> _Problem requirements_
Below is a listing with pictures in it. Copy it exactly without them.

> _Supplied material_
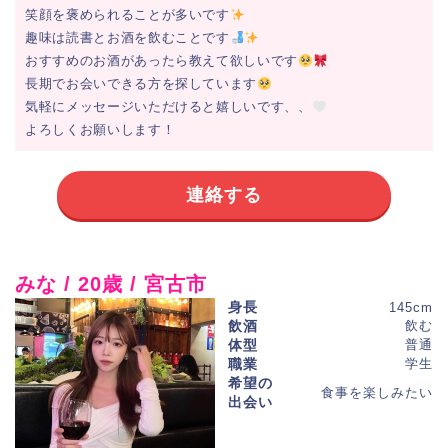
笑顔を褒められることが多いです
趣味は読書とお酒を飲むことです
おすすめのお酒があったら教えて欲しいです
長期でお会いできる方を探しています
気軽にメッセージいただけると嬉しいです、、
よろしくお願いします！
連絡する
みな / 20歳 / 宮古市
身長
145cm
飲酒
飲む
体型
普通
職業
学生
希望の
食事を楽しみたい
出会い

> _Task result_
笑顔を褒められることが多いです
趣味は読書とお酒を飲むことです
おすすめのお酒があったら教えて欲しいです
長期でお会いできる方を探しています
気軽にメッセージいただけると嬉しいです、、
よろしくお願いします！
連絡する
みな / 20歳 / 宮古市
身長
145cm
飲酒
飲む
体型
普通
職業
学生
希望の
食事を楽しみたい
出会い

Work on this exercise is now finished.